8h30, le nez dans mon bol de céréales. De ce que j’avale, environ 20 % fourniront du mouvement et 80 % de la chaleur. Notre corps émet en permanence autour de 80 watts thermiques — autant qu’une grosse ampoule à filament —, et cette chaleur augmente avec l’activité physique: mettre 15 personnes dans une pièce, c’est comme y installer une plinthe électrique de 4 pieds ! Le journal que je feuillette explique justement que la Gare Centrale de Stockholm va récupérer l’énergie dégagée par les 250000 voyageurs qui y transitent chaque jour : une simple pompe à chaleur dans le système de ventilation, et hop! On économise 20 % du chauffage des bureaux de la bâtisse.

9 heures, je marche rue Saint-André vers la borne de BIXI la plus proche. Mes pas euxmêmes sont une forme d’énergie. En Hollande, des ingénieurs ont récemment développé des dalles faites d’un matériau piézoélectrique – qui génère du courant quand il se déforme – qui produisent de l’électricité quand les pieds pèsent dessus. On peut ainsi récupérer environ 8 watts par marcheur.

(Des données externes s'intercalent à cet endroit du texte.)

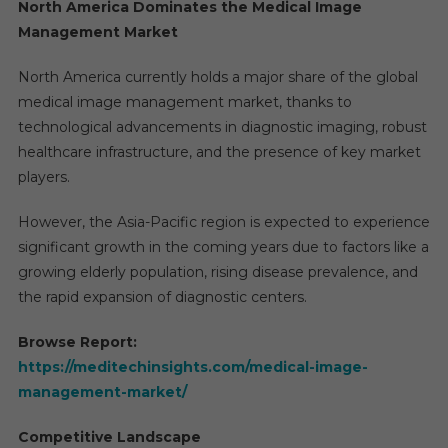
North America Dominates the Medical Image
Management Market
North America currently holds a major share of the global
medical image management market, thanks to
technological advancements in diagnostic imaging, robust
healthcare infrastructure, and the presence of key market
players.
However, the Asia-Pacific region is expected to experience
significant growth in the coming years due to factors like a
growing elderly population, rising disease prevalence, and
the rapid expansion of diagnostic centers.
Browse Report:
https://meditechinsights.com/medical-image-
management-market/
Competitive Landscape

C’est peu, mais nos pas sont nombreux, et les marcheurs encore plus nombreux. Les 9 000 enjambées quotidiennes d’un adulte en bonne santé donneraient assez d’électricité pour faire tourner un aspirateur pendant 6 minutes. Un projet pilote à la gare Victoria de Londres compte exploiter les pas des 34 000 usagers pressés qui traversent la gare durant chaque heure de pointe : dans ce cas, on pense récupérer chaque jour pas moins de la consommation électrique annuelle de 60 foyers québécois.

À cinq minutes de là, j’ouvre la grille du parc où se trouvent les BIXI. Encore un mouvement, donc de l’énergie… À la gare de voyageurs de Driebergen-Zeist (en Hollande, encore), une porte tournante expérimentale génère 4600 kWh chaque année, assez pour alimenter tous les distributeurs automatiques. Et avec un vélo? Pas facile d’alimenter le réseau à partir d’un objet mobile, d’autant que capter une part de l’énergie ralentit le déplacement. Il faut donc se limiter aux cas où l’on maximise volontairement l’effort, comme un vélo d’appartement.

En France, des subventions aident les 2,7 millions de chômeurs à acheter un vélo d’intérieur qui produit de l’électricité revendue au réseau pour environ 80 cents le kilowattheure. Leur puissance cumulée pourrait atteindre 270 MW, soit environ l’équivalent de 90 des plus grosses éoliennes. La réinsertion par le jarret, tout un programme!

17h30, j’entre dans ma salle d’entraînement, LE lieu par excellence de la dépense d’énergie massive et volontaire. Une véritable centrale musculaire. À chaque push-up avec 170 livres de fonte, c’est 100 calories que je brûle. Remplacez les poids par une dynamo, et je fournirai 400W d’électricité, de quoi alimenter trois télés plasma grand écran. Dans des clubs à Washington et New York, une vingtaine d’appareils produisent déjà de quoi alimenter une maison moyenne, ce qui réduit radicalement leur facture. S’entraîner intelligemment, qui l’eût cru?

22 heures, dans une boîte de nuit de Sainte- Catherine, je regarde la foule s’agiter: un danseur, c’est un peu comme un marcheur très excité. En Hollande, toujours, une boîte de nuit a installé sur sa piste de danse les mêmes dalles piézoélectriques que pour les piétons de la gare Victoria. Résultat, on récupère deux à trois fois plus d’énergie grâce au Saturday Night Fever que grâce au 9 à 5. Sans surprise.

2 heures du matin, en rentrant chez moi, je marche main dans la main avec Marieke, une charmante Hollandaise, Décidément rencontrée deux heures plus tôt. Dommage que mon lit ne soit pas équipé d’un système de récupération d’énergie, je me sens d’humeur à faire sauter les compteurs.